- WHAT IS EXPECTED
Your result should be the lines holding the word "goederen", copied from the entries below.

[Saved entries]
****

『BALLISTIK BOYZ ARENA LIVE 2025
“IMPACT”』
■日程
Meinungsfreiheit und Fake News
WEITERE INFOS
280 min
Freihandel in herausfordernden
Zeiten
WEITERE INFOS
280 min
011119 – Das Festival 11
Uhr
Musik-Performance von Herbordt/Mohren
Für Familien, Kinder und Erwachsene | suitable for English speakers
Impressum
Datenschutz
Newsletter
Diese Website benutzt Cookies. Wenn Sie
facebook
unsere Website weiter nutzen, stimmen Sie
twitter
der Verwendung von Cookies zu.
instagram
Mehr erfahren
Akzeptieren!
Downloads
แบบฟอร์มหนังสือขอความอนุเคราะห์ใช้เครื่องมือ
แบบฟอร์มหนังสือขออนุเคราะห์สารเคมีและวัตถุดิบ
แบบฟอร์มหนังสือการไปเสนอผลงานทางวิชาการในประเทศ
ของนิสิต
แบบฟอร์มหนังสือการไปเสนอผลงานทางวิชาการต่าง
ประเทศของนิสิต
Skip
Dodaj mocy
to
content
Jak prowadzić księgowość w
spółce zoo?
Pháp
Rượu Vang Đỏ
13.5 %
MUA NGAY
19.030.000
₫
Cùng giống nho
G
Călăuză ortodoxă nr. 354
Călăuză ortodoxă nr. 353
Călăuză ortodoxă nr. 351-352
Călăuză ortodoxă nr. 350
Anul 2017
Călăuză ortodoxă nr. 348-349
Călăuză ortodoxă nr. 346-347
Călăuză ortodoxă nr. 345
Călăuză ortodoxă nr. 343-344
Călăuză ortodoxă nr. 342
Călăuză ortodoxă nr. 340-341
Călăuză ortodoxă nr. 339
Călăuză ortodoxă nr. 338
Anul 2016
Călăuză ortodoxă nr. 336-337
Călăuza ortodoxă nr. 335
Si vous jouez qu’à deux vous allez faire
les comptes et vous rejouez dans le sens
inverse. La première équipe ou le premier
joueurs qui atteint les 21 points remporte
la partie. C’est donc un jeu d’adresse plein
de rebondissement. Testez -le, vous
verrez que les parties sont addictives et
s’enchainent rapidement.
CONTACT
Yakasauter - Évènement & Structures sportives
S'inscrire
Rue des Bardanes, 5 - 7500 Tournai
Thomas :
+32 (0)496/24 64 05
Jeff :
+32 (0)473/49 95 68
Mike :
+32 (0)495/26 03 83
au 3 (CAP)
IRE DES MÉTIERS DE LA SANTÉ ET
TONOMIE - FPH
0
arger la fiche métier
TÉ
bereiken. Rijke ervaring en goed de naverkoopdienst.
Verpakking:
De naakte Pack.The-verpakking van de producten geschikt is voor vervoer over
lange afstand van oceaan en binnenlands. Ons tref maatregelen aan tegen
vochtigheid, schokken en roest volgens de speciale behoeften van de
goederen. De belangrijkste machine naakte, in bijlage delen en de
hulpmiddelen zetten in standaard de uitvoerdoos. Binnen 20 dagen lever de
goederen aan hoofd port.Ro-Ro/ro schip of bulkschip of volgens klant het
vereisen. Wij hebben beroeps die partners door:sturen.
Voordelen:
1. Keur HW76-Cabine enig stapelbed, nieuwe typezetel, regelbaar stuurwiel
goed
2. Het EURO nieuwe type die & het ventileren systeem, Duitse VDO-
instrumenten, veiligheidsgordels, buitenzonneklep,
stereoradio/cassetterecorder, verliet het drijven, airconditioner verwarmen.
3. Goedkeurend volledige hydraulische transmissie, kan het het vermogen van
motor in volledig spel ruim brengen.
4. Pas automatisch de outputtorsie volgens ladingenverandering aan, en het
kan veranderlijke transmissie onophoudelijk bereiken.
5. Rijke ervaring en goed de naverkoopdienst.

****

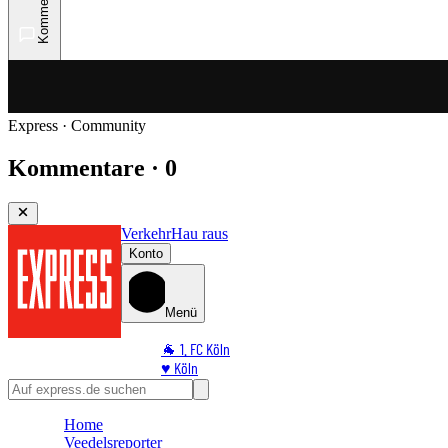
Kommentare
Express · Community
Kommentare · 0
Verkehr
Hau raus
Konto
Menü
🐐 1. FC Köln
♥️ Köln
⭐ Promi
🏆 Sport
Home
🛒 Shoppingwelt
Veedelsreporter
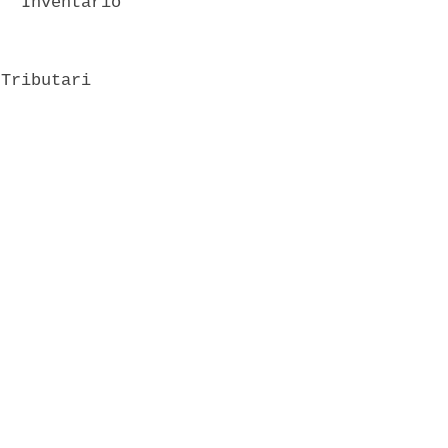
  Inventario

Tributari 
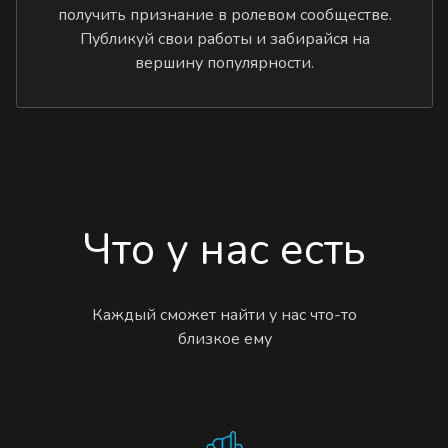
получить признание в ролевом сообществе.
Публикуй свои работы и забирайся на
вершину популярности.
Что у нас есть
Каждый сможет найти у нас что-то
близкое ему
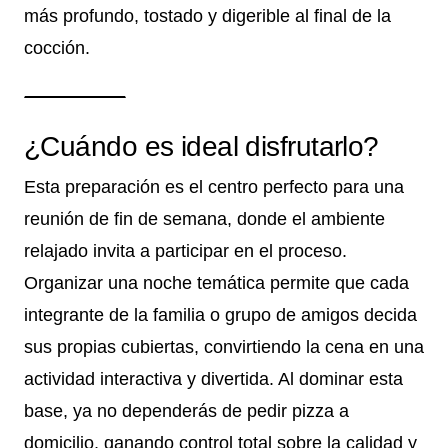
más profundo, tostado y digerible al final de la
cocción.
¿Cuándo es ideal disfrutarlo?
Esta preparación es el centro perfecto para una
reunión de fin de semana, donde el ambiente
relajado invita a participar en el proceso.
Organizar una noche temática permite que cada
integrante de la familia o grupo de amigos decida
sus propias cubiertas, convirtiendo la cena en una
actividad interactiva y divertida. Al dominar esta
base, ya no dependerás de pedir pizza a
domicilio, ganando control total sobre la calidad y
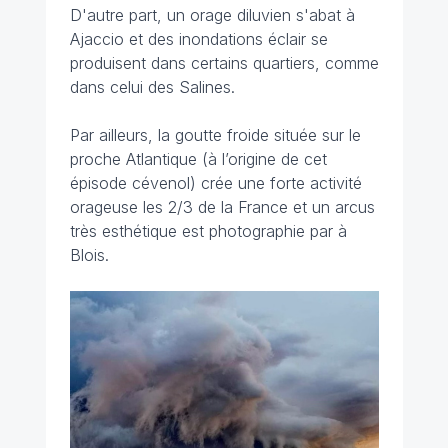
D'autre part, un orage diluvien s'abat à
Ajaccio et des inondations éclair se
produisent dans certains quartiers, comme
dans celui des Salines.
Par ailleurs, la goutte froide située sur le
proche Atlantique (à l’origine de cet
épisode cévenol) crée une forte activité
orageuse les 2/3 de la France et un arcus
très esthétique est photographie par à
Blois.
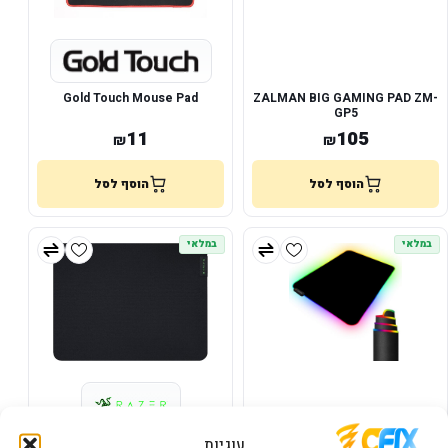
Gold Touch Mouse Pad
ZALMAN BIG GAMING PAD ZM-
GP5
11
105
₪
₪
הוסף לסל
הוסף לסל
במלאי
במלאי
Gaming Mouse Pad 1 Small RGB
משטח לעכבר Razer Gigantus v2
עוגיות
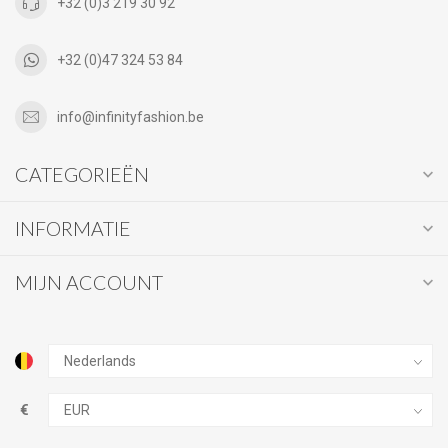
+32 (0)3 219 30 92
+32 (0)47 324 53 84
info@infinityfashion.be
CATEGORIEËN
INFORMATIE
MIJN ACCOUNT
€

****

- REPLY
goederen. De belangrijkste machine naakte, in bijlage delen en de
goederen aan hoofd port.Ro-Ro/ro schip of bulkschip of volgens klant het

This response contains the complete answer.